Its production has been consolidated into three other plants in Sao Paulo to enhance competitiveness.
At the closing ceremony, Masahiro Inoue, Chief Executive Officer of Latin America & Caribbean Region, expressed his determination: “While the history of production at the Sao Bernardo Plant may be coming to a close, it allows us to take flight into the future. Together with the employees and their families who have relocated (due to the production transfer), Toyota will produce ever-better cars and expand exports to Latin America. We are committed to contributing to the further development of Brazil’s automotive industry.”
The decision to close Toyota’s most historic overseas plant was significant. Three years ago, Inoue nervously approached then-President Akio Toyoda for consultation and was asked, “Have you ever considered why we are manufacturing in South America?”
What did this question imply? And what significance did this plant hold for Toyota? We delve into these questions through the testimonies of the people involved.
Toyota’s first overseas plant
The Sao Bernardo Plant began operation in 1962 when Toyota only had two plants in Japan—its headquarters and the Motomachi Plant (opened in 1938 and 1959, respectively, both in Toyota City, Aichi Prefecture).
At that time, Toyota’s production volume was 230,000 vehicles. Compared to the group’s global production of 10.61 million units in 2022, this represented a modest beginning at merely 2% of that scale.
In the 1950s, Toyota considered expanding its operations overseas, and Latin America was a potential region. Brazil, with its vast territory and the largest population in the region, was seen as a promising market.
Furthermore, the existence of the world's largest Japanese immigrant community is also cited as one of the reasons for the choice.
The turning point came in 1956 when the Brazilian government passed an act to promote a domestic automotive industry that effectively banned the import of finished vehicles. This prompted European and American manufacturers to consider expanding their operations locally.
Toyota established Toyota do Brazil in 1958, rented land in Sao Paulo, and in May of the following year, the Bandeirante, Toyota’s first overseas production vehicle, was born.
This vehicle contained approximately 60% Brazilian-made parts, but the government’s domestic production demands increased yearly. The Sao Bernardo Plant was established as a full-fledged vehicle plant to comply.
The engines were locally sourced from other companies. In 1968, Toyota achieved 100% domestic production of previously imported drive components, like transmissions and differentials.
At the time, Brazil had a high demand for robust vehicles, primarily for agriculture and livestock.
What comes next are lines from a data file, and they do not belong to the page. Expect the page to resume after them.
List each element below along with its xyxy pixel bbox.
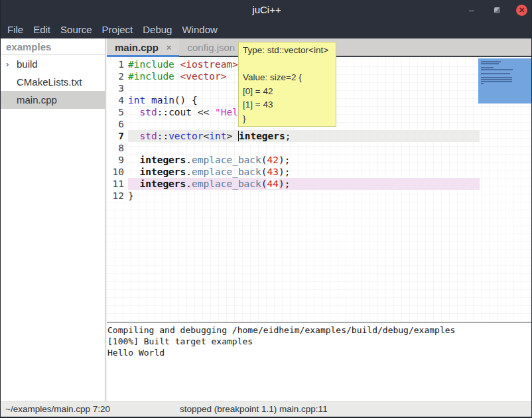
line-number[interactable]: 3 bbox=[107, 82, 124, 94]
tab-label: config.json bbox=[187, 42, 235, 53]
window-controls: – ✕ bbox=[466, 0, 527, 20]
code-text: std::vector<int> integers; bbox=[128, 130, 480, 142]
sidebar-item-label: build bbox=[17, 58, 38, 70]
code-line-9[interactable]: 9 integers.emplace_back(42); bbox=[107, 154, 532, 166]
line-number[interactable]: 12 bbox=[107, 190, 124, 202]
titlebar[interactable]: juCi++ – ✕ bbox=[1, 0, 532, 20]
restore-icon bbox=[494, 7, 500, 13]
minimap-code-line bbox=[481, 61, 501, 62]
minimap-code-line bbox=[481, 69, 513, 70]
code-line-7[interactable]: 7 std::vector<int> integers; bbox=[107, 130, 532, 142]
close-button[interactable]: ✕ bbox=[516, 5, 527, 16]
sidebar-item-label: CMakeLists.txt bbox=[17, 76, 82, 88]
line-number[interactable]: 7 bbox=[107, 130, 124, 142]
minimap-code-line bbox=[481, 73, 510, 74]
tooltip-line: } bbox=[243, 112, 332, 126]
code-line-11[interactable]: 11 integers.emplace_back(44); bbox=[107, 178, 532, 190]
code-line-12[interactable]: 12} bbox=[107, 190, 532, 202]
terminal-line: Hello World bbox=[107, 347, 532, 358]
code-text: integers.emplace_back(42); bbox=[128, 154, 480, 166]
terminal-line: [100%] Built target examples bbox=[107, 336, 532, 347]
menu-file[interactable]: File bbox=[7, 23, 23, 36]
restore-button[interactable] bbox=[491, 4, 503, 16]
menubar: FileEditSourceProjectDebugWindow bbox=[1, 20, 532, 38]
sidebar-item-main.cpp[interactable]: main.cpp bbox=[1, 91, 105, 109]
line-number[interactable]: 8 bbox=[107, 142, 124, 154]
sidebar-item-label: main.cpp bbox=[17, 94, 57, 105]
tooltip-line: Value: size=2 { bbox=[243, 71, 332, 85]
menu-project[interactable]: Project bbox=[102, 23, 133, 36]
tooltip-line: [1] = 43 bbox=[243, 98, 332, 112]
sidebar-item-cmakelists.txt[interactable]: CMakeLists.txt bbox=[1, 73, 105, 91]
minimap-code-line bbox=[481, 79, 512, 80]
app-window: juCi++ – ✕ FileEditSourceProjectDebugWin… bbox=[0, 0, 532, 418]
terminal-output[interactable]: Compiling and debugging /home/eidheim/ex… bbox=[107, 322, 532, 401]
status-file-position: ~/examples/main.cpp 7:20 bbox=[5, 404, 110, 414]
tab-config-json[interactable]: config.json bbox=[179, 38, 243, 56]
line-number[interactable]: 9 bbox=[107, 154, 124, 166]
sidebar-item-build[interactable]: ›build bbox=[1, 55, 105, 73]
expander-icon[interactable]: › bbox=[6, 59, 17, 69]
status-debug-state: stopped (breakpoint 1.1) main.cpp:11 bbox=[180, 404, 328, 414]
menu-source[interactable]: Source bbox=[60, 23, 92, 36]
tab-label: main.cpp bbox=[115, 42, 159, 53]
minimap-code-line bbox=[481, 83, 484, 84]
line-number[interactable]: 6 bbox=[107, 118, 124, 130]
line-number[interactable]: 11 bbox=[107, 178, 124, 190]
line-number[interactable]: 4 bbox=[107, 94, 124, 106]
tooltip-line: [0] = 42 bbox=[243, 85, 332, 99]
code-line-8[interactable]: 8 bbox=[107, 142, 532, 154]
tooltip-line bbox=[243, 58, 332, 72]
line-number[interactable]: 1 bbox=[107, 58, 124, 70]
line-number[interactable]: 10 bbox=[107, 166, 124, 178]
code-line-10[interactable]: 10 integers.emplace_back(43); bbox=[107, 166, 532, 178]
code-text bbox=[128, 142, 480, 154]
file-tree: ›buildCMakeLists.txtmain.cpp bbox=[1, 55, 105, 109]
line-number[interactable]: 5 bbox=[107, 106, 124, 118]
project-name: examples bbox=[1, 38, 105, 55]
menu-debug[interactable]: Debug bbox=[143, 23, 172, 36]
tab-close-icon[interactable]: × bbox=[166, 42, 172, 52]
menu-edit[interactable]: Edit bbox=[33, 23, 50, 36]
file-tree-panel: examples ›buildCMakeLists.txtmain.cpp bbox=[1, 38, 105, 401]
window-title: juCi++ bbox=[1, 4, 532, 15]
menu-window[interactable]: Window bbox=[182, 23, 217, 36]
code-text: integers.emplace_back(44); bbox=[128, 178, 480, 190]
minimap-code-line bbox=[481, 67, 494, 68]
code-text: } bbox=[128, 190, 480, 202]
code-text: integers.emplace_back(43); bbox=[128, 166, 480, 178]
terminal-line: Compiling and debugging /home/eidheim/ex… bbox=[107, 324, 532, 336]
minimap-code-line bbox=[481, 81, 512, 82]
minimap-spacer bbox=[478, 58, 531, 60]
tab-main-cpp[interactable]: main.cpp× bbox=[107, 38, 179, 56]
minimap-code-line bbox=[481, 63, 499, 64]
minimize-button[interactable]: – bbox=[466, 4, 478, 16]
minimap[interactable] bbox=[478, 58, 531, 104]
debug-value-tooltip: Type: std::vector<int> Value: size=2 { [… bbox=[238, 42, 336, 127]
line-number[interactable]: 2 bbox=[107, 70, 124, 82]
status-bar: ~/examples/main.cpp 7:20 stopped (breakp… bbox=[1, 401, 532, 417]
minimap-code-line bbox=[481, 77, 512, 78]
tooltip-line: Type: std::vector<int> bbox=[243, 44, 332, 58]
In response, Toyota launched the Bandeirante, originally developed for the National Police Reserve (now the Self-Defense Forces) in Japan, where it was highly regarded.
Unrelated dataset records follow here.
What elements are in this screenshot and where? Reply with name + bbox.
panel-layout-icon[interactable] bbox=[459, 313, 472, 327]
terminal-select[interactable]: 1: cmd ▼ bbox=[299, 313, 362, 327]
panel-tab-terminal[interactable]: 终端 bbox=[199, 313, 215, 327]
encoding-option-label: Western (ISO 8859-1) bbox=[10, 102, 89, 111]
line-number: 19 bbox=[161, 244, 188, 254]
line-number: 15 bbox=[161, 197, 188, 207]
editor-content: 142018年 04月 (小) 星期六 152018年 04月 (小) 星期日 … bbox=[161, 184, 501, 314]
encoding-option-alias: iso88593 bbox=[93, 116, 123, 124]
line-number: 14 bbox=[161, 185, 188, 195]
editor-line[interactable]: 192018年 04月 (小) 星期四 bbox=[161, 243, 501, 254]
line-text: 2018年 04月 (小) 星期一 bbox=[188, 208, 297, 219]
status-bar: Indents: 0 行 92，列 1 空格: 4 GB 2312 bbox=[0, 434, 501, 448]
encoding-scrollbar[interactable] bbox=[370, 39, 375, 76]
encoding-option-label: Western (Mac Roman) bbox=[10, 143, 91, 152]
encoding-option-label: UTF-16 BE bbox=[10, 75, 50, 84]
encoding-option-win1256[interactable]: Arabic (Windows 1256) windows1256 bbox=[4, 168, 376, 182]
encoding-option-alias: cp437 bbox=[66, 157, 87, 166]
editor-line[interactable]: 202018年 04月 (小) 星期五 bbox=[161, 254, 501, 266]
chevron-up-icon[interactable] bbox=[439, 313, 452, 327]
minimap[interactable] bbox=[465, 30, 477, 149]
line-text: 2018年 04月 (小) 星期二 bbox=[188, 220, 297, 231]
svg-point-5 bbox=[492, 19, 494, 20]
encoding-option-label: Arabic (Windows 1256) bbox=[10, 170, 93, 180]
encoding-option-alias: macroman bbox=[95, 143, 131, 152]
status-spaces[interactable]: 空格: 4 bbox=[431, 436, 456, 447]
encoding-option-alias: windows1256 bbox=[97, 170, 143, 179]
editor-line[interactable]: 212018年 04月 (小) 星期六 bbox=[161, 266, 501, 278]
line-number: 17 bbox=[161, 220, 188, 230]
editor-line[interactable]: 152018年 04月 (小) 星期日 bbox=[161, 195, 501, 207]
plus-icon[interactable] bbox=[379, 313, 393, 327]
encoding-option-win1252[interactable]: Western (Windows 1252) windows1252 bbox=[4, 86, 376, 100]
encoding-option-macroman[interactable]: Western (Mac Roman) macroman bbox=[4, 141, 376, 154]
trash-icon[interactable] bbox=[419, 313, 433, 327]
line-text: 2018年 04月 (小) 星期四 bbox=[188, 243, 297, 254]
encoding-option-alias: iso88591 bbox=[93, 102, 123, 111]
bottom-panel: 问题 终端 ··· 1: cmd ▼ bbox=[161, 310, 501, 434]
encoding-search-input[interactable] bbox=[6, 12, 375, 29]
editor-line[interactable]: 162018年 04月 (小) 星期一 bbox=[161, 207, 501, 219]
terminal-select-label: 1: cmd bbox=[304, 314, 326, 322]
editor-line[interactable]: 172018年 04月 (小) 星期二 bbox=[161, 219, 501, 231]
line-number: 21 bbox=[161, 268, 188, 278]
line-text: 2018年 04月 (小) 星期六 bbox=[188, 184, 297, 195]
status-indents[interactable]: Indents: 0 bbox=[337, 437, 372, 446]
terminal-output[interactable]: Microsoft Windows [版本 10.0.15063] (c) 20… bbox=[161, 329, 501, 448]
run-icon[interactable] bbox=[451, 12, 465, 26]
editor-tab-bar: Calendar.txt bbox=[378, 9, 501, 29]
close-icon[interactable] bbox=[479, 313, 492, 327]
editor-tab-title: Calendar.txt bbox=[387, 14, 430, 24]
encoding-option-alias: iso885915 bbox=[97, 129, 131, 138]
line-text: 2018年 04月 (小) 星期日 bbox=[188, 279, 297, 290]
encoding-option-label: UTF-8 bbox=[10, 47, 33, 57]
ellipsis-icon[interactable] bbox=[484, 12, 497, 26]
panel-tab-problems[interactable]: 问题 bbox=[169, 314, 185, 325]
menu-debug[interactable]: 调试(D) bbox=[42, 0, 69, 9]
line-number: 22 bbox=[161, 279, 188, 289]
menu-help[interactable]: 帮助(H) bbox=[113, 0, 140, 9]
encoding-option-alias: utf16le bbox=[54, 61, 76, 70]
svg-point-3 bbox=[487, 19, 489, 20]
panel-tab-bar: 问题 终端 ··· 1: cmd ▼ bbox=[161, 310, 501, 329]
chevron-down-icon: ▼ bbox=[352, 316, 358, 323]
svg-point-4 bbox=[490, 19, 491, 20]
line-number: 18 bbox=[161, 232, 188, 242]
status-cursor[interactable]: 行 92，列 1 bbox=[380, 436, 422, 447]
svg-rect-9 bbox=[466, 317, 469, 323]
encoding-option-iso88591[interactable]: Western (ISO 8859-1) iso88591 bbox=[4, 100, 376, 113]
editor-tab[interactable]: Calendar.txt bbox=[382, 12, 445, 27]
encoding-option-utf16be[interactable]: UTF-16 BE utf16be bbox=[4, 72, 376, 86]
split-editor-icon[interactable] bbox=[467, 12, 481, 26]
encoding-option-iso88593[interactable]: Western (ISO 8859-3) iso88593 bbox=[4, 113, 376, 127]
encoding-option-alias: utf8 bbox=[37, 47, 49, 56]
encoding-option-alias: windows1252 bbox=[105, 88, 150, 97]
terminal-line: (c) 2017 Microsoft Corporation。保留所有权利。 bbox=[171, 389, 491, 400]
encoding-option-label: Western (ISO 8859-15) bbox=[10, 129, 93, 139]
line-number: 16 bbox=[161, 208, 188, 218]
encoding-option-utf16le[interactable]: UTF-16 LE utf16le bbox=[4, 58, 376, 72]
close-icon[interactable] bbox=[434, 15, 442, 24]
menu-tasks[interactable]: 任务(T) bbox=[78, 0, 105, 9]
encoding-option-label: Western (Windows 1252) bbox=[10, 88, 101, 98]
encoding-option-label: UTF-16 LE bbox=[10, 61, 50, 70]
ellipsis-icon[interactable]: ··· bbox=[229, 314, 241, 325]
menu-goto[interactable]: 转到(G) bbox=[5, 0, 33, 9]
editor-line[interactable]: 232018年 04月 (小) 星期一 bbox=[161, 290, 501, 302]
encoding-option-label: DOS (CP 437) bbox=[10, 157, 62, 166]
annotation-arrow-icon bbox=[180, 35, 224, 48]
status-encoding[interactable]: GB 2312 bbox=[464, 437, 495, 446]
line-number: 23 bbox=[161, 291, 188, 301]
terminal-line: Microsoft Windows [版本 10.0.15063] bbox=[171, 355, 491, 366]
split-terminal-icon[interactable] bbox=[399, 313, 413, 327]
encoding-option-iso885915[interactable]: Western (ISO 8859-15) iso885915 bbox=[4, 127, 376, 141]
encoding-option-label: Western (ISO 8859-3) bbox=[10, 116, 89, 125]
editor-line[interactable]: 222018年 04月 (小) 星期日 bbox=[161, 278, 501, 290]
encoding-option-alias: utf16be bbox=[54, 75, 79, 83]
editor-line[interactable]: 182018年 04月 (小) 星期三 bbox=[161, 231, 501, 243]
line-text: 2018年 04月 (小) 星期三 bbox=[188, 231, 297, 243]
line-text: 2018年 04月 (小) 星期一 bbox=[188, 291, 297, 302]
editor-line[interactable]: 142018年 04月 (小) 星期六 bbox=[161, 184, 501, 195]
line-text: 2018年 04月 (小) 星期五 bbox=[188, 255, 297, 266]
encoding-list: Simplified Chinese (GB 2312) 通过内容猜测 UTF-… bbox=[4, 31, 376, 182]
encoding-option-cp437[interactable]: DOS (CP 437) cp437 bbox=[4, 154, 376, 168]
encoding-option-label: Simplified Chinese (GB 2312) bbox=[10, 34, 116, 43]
The Bandeirante, renowned for its ability to effortlessly conquer challenging terrain like mud, dust, and watersides without breaking down, significantly reinforced Toyota’s brand image as being synonymous with “reliability” and “durability.”
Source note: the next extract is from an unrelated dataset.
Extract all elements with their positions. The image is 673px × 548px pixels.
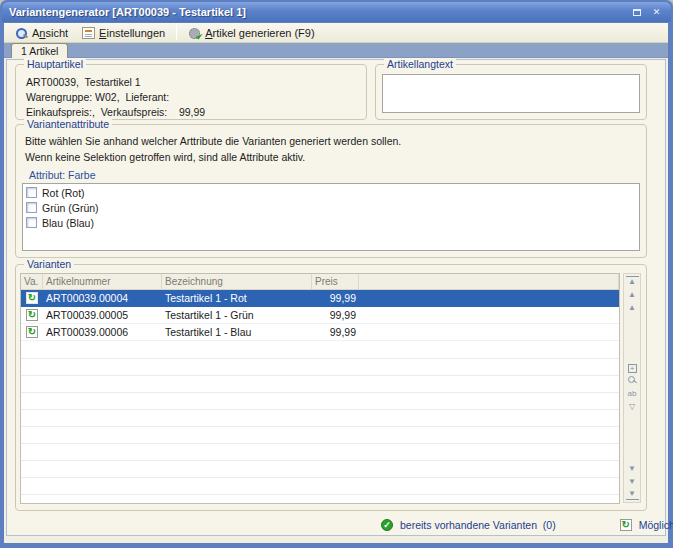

A plant preserving the footprints of Toyota’s founding
The Sao Bernardo Plant is distinguished by its numerous stories from Toyota’s founding period.
With the plant’s closure, its press machine will come home to Japan after 60 years of service. It was originally acquired in 1934, predating the establishment of Toyota Motor Corporation, by the Toyoda Automatic Loom Works Automobile Department based in Kariya, Aichi Prefecture.
When the Koromo Plant (later the Honsha Plant) was established in 1938, this press machine was also relocated there, supporting the nascent Toyota in car manufacturing.
In 1962, aligning with the inauguration of the Sao Bernardo Plant, the press machine was relocated to the other side of the globe. It has been in active use for an impressive 89 years, producing parts consistently.
Inoue says, “It’s unbelievable that a Japanese company made and purchased such a large item before the war. It must have been incredibly expensive. I speculate that it was largely funded by the money earned from selling Toyoda Automatic Loom Works patents to a British company, which also funded the establishment of Toyota Motor Corporation. I believe it must have been expensive.”
After consultation with Chairman Akio Toyoda, the company decided to preserve this historically valuable press machine through “functional conservation” (maintained in a production-capable state).
The machine will be reinstalled in the same location within the Honsha Plant where it stood 60 years ago, continuing its role in producing spare parts. Additionally, it is slated to be used in training workers in die maintenance and other related tasks.